Role of osteopontin in the regulation of human bladder cancer proliferation and migration in T24 cells
- Authors:
- Published online on: January 15, 2015 https://doi.org/10.3892/mmr.2015.3202
- Pages: 3701-3707
Abstract
Introduction
Bladder cancer is a common malignant tumors of the urinary system. In 2005, 63,210 new cases of bladder cancer were identified in America, of which 13,180 succumbed to the disease (1). With the development of an aging population, bladder cancer incidence is increasing year after year as incidence increases with age. Surgery is the main treatment method for bladder cancer; however, the 5-year average survival period remains poor (2). A previous study has demonstrated that the most important prognostic factors of bladder cancer include the pathological grading and staging (3). Long-term survival may be achieved through early detection and treatment. With the elucidation of the molecular biology of bladder cancer, gene therapy represents a novel method for the adjuvant treatment of the disease. Osteopontin (OPN) is a secreted acid glycoprotein with a variety of functions. OPN was initially isolated from the bone matrix and subsequently found in the tissues or cells of the placenta, decidua, smooth muscle and macrophages, as well as in various body fluids.
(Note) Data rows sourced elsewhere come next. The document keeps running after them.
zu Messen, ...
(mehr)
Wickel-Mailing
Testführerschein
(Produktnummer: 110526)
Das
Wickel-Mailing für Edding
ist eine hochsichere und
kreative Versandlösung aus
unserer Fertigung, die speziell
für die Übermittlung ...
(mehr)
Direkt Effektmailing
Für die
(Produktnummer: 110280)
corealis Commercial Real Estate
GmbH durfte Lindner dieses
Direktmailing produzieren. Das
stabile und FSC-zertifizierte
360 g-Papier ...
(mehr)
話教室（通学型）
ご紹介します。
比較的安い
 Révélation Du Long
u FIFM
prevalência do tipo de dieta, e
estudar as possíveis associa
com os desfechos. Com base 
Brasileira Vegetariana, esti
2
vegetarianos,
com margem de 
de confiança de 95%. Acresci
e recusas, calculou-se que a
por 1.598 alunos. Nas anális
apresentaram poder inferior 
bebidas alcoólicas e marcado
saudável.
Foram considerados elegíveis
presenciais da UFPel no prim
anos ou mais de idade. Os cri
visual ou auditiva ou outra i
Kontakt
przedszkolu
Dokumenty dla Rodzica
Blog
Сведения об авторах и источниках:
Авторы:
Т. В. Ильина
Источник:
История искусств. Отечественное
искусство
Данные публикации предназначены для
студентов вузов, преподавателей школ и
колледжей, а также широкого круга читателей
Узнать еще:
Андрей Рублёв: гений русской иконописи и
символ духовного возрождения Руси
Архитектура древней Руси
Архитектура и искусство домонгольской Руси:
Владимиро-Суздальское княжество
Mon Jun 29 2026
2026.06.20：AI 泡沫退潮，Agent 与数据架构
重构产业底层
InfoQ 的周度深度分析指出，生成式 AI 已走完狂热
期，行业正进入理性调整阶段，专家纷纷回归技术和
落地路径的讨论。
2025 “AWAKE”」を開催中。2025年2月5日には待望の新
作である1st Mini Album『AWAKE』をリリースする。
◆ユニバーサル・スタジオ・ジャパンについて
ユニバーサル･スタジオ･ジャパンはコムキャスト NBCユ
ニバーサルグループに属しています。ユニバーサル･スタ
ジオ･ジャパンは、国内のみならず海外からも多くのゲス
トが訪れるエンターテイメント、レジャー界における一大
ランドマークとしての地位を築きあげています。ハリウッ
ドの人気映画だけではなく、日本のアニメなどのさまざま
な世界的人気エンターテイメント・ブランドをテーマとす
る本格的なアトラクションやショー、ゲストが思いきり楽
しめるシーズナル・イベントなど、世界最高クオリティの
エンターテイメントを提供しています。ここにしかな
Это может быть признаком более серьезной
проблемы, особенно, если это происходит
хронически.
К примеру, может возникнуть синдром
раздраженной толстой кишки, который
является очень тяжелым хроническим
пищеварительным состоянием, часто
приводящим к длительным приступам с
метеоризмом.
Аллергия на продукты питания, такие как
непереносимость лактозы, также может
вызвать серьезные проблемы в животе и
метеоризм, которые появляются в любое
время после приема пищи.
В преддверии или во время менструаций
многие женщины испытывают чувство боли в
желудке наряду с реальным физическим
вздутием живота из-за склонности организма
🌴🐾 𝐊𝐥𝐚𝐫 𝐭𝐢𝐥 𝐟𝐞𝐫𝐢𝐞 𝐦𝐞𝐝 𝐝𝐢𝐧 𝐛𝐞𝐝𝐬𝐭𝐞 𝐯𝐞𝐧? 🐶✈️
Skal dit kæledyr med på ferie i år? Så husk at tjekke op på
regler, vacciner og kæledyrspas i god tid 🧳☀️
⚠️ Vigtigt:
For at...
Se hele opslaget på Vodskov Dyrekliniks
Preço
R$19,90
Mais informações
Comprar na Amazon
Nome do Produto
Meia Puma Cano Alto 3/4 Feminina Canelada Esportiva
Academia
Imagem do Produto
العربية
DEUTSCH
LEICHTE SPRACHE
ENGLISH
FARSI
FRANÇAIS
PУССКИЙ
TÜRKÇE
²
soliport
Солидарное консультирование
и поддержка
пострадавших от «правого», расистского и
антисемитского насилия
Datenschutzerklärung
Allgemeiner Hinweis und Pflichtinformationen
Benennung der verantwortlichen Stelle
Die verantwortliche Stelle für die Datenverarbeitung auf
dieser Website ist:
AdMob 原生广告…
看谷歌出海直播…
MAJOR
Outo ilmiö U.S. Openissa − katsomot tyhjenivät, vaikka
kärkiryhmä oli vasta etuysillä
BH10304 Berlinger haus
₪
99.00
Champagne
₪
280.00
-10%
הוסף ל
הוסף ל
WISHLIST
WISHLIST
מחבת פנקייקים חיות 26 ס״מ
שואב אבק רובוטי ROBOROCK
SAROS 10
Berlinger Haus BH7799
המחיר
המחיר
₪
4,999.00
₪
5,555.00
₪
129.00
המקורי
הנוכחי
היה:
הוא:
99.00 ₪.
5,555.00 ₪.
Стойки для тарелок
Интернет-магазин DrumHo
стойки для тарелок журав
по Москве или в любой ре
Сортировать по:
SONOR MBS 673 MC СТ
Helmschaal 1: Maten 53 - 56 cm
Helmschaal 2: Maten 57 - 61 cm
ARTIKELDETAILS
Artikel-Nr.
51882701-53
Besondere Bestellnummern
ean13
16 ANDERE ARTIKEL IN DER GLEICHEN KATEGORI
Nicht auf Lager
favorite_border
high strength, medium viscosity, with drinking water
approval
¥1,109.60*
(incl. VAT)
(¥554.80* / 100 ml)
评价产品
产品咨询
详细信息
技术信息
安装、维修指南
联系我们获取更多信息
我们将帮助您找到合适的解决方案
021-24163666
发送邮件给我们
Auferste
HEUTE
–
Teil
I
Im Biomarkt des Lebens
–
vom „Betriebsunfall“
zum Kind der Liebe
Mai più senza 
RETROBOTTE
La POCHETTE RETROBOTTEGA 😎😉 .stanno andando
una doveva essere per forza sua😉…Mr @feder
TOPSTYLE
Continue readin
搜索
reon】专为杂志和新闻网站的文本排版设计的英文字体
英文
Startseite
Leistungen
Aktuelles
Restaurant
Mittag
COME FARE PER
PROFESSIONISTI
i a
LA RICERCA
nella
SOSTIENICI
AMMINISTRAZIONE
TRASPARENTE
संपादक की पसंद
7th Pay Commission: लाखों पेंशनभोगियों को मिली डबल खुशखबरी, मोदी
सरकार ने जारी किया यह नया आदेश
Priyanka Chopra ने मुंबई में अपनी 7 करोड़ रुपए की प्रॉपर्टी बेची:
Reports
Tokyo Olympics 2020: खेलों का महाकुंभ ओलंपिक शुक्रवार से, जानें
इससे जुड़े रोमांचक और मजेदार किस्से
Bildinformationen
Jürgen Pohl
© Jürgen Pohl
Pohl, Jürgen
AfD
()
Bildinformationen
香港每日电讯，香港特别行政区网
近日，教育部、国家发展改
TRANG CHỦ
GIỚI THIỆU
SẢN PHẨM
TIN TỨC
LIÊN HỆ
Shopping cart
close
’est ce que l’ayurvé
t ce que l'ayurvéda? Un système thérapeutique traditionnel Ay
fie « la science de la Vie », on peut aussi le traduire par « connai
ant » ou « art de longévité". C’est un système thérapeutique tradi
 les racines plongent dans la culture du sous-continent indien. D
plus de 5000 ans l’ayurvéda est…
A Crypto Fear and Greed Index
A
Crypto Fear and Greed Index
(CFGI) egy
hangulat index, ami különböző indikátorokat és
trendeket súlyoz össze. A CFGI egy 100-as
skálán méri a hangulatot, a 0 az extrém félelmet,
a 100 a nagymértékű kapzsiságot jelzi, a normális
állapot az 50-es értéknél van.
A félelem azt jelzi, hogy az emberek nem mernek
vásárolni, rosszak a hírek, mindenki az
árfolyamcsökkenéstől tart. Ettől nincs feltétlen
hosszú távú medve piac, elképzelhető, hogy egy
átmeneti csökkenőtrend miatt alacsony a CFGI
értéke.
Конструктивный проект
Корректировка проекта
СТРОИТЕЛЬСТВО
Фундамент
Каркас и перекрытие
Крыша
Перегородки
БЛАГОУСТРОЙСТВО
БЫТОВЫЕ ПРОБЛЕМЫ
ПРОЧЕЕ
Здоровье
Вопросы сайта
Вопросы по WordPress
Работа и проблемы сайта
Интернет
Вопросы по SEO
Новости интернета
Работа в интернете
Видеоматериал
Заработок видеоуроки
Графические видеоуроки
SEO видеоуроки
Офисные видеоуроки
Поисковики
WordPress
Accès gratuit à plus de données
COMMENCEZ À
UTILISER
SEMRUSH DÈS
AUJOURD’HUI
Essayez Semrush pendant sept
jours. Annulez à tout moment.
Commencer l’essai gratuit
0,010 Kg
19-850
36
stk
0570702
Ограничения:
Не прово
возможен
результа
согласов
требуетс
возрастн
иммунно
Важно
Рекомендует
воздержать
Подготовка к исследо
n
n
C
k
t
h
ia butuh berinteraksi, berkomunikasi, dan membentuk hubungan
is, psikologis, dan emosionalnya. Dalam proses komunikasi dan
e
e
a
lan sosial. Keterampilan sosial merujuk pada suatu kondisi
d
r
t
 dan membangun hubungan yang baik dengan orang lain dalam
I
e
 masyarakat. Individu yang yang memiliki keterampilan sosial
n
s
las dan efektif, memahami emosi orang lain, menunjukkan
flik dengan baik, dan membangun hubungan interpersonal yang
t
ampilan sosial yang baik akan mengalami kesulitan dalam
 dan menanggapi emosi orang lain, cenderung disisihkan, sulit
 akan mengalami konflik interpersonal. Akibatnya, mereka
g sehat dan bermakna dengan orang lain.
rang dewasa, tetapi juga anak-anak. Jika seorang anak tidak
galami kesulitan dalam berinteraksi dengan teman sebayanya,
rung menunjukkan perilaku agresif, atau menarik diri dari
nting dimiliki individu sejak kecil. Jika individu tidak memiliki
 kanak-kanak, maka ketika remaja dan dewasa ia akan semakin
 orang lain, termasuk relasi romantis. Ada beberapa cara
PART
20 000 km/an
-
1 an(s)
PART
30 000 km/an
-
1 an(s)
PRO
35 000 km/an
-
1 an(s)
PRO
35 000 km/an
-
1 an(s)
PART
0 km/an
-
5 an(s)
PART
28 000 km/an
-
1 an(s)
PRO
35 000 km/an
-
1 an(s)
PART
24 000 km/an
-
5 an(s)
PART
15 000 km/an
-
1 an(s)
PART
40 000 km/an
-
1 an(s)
In addition, OPN is an important component of the extracellular matrix. Previous studies have demonstrated that OPN is expressed in various tumor tissues and promotes tumor proliferation, differentiation, invasion and metastasis (4–9). A number of studies have shown that shorter survival time and poor prognosis are associated with high levels of OPN (10–13), while low plasma levels of OPN in patients are associated with good prognosis (14,15).
RNA interference (RNAi) is a process of typical post-transcriptional regulation of gene expression, which is a conservative behavior in biological evolution, with resistance to virus invasion and maintaining the role of genetic stability (16,17,18). RNAi is induced by double-stranded RNA (dsRNA) gene silencing (18). When dsRNA is transported into cells, mRNA degrades due to the homologous sequences of dsRNA, thereby inhibiting the expression of the gene and resulting in the silencing of the gene expression (18,19). In the present study, RNAi was used to reduce the expression of OPN in T24 human bladder carcinoma cells in order to investigate the effect of OPN expression on the biological behavior of T24 cells.
Materials and methods
Reagents
α-Minimum essential medium (α-MEM), fetal bovine serum (FBS), penicillin/streptomycin and TRIzol® reagent were purchased from Gibco Life Technologies (Rockville, MD, USA). Rabbit anti-human monoclonal antibodies against total caspase-3, caspase-8, caspase-9 and p53 (1:1,000) were purchased from Cell Signaling Technology, Inc. (Beverly, MA, USA), while rabbit anti-human monoclonal antibodies against OPN and β-actin (1:1,000) were purchased from Santa Cruz Biotechnology, Inc. (Dallas, TX, USA). All other chemicals and reagents used in the present study were of analytical grade.
Cell culture
The T24 human bladder cancer cell line was obtained from the American Type Culture Collection (Manassas, VA, USA) and cultured in α-MEM supplemented with 10% (v/v) FBS and 1% (v/v) penicillin-streptomycin solution and incubated at 37°C in 5% CO2 humidified air. The culture medium was refreshed every three days.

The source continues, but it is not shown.